Claudio Scajola, Ministro dello Sviluppo economico
Claudio Scajola, Ministro dello Sviluppo economico

L’opposizione, dal canto suo, si comporta come al solito, si indigna, si smuove, alza la manina per parlare e poi finisce tutto là. Giusto D’Alema si spinge un po’ oltre etichettando con un terribiledel tutto inopportuno” la dichiarazione di Scajola. Gentiloni concluderà poi: “Il governo non ha alcun potere di istruttoria su singoli programmi della Rai. In quindici anni di vigenza dei contratti di servizio non si è mai visto un intervento del genere. Si tratta di un abuso di potere e di un’invasione delle competenze di Agcom e commissione di Vigilanza ribadite proprio dall’articolo 39 del contratto di servizio.”

Ma spostiamo un attimo la discussione. Questi sono i fatti, sono gli avvenimenti. Sono sotto gli occhi di tutti i cittadini, di qualunque fede politica.

Possibile che nessuno riesca veramente ad indignarsi? Questo è un attacco continuo alla libertà di informazione, non si ferma mai un giorno, è una costanta. Tutto comincio con l’ormai -purtroppo- famoso editto bulgaro, dove un mostro sacro del giornalismo italiano fu semplicemente messo alla porta. Motivo? Dava fastidio, diceva le cose come stavano, e dava quindi fastidio. E poi via Luttazzi (che si macchiò della terribile intervista di Marco Travaglio, entrambe le cause furono vinte tra l’altro), via Santoro (una prima volta, anche lui vinse la causa). E si è continuato anno per anno.
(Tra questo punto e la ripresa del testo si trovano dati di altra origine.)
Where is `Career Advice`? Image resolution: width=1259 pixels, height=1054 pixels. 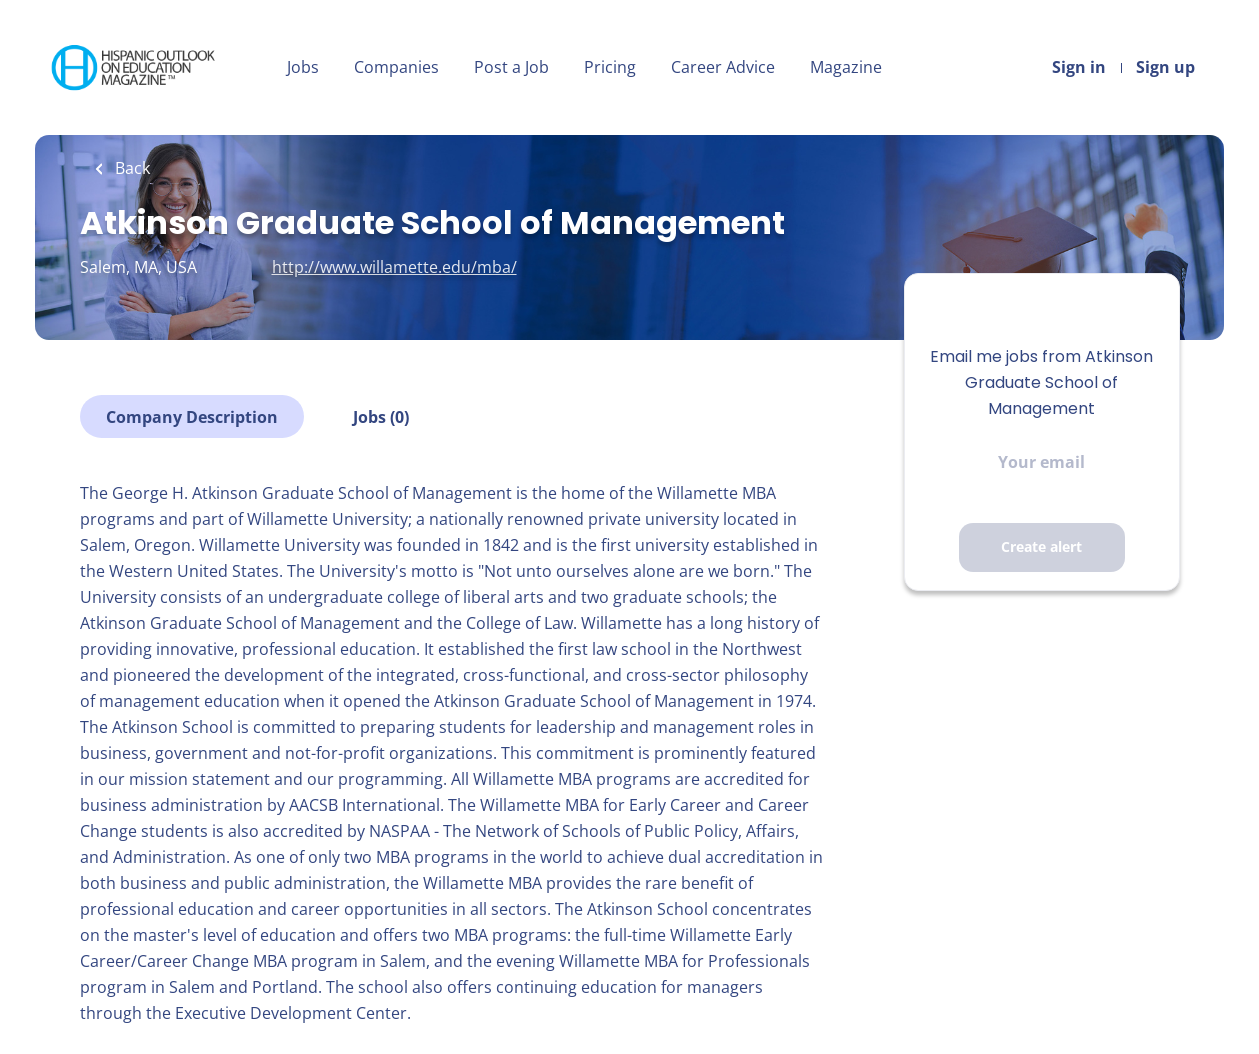
Career Advice is located at coordinates (723, 67).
Dapprima le querele ad ogni starnuto fatto dai giornali che seguivano la linea dell’opposizione, poi l’anomalia tutta italiana di querelare le DOMANDE di un giornale (la Repubblica ndr). Non importa in questo momento di che “fede” siate, chiedetevelo sinceramente: in una democrazia che prevedere in uno dei suoi articoli la totale libertà di stampa e informazione, secondo voi è normale che delle domande (a cui si può rispondere e negare, tuttalpiù), siano oggetto di querela per calunnia e diffamazione? E i suddetti signori non si fermano davanti a niente, continuando con questa continua “minaccia”, spesso seguita dai fatti, altre volte rimangono solo parole. ù

Ma sono parole pesanti. Sono parole che rappresentanti del governo non dovrebbero poter dire così con leggerezza. E’ una minaccia bell’e buona. Inutile stare tanto a girarci intorno. Si sta cercando in tutti i modi di controllare e normalizzare l’informazione. E questo lo sapete in che paesi capita? Non so, fatevi un po’ un giro, chiedetevi ad esempio in Cina come sono messi. E fate 2+2. Fatelo però, fatelo per davvero.
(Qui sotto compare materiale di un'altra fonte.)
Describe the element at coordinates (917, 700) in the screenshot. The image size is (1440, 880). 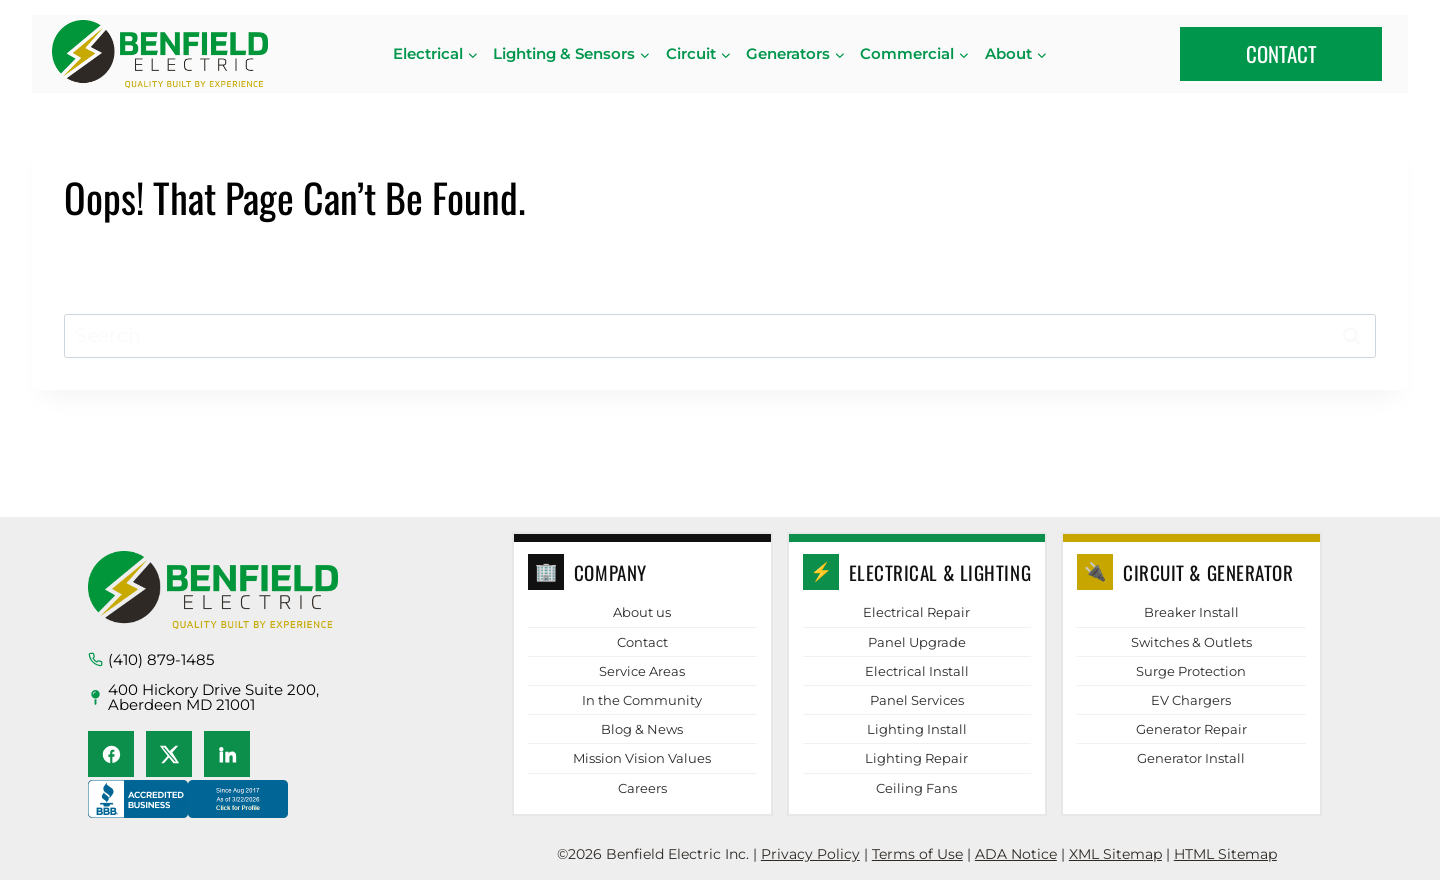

Concludo con la dichiarazione di oggi di Marco Travaglio, che più di mille parole spiega la totale anomalia di una situazione simile:

“Quello che è successo ieri è più grave dell’editto bulgaro è una dichiarazione illegale ed eversiva che pretende di istituzionalizzare il controllo del governo sulla televisione“.